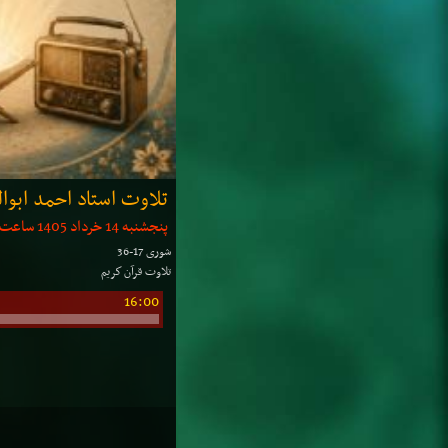
تلاوت استاد احمد ابو
پنجشنبه 14 خرداد 1405 ساعت: 15:35 | مدت: 15 دقیقه
شوری 17-36
تلاوت قرآن كریم
16:00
★ ★ ★ ★ ★ ★ ★
» Work instructions: In the records, how many lines have the word "تلاوت" in them? Only the number is needed.

» Output: 2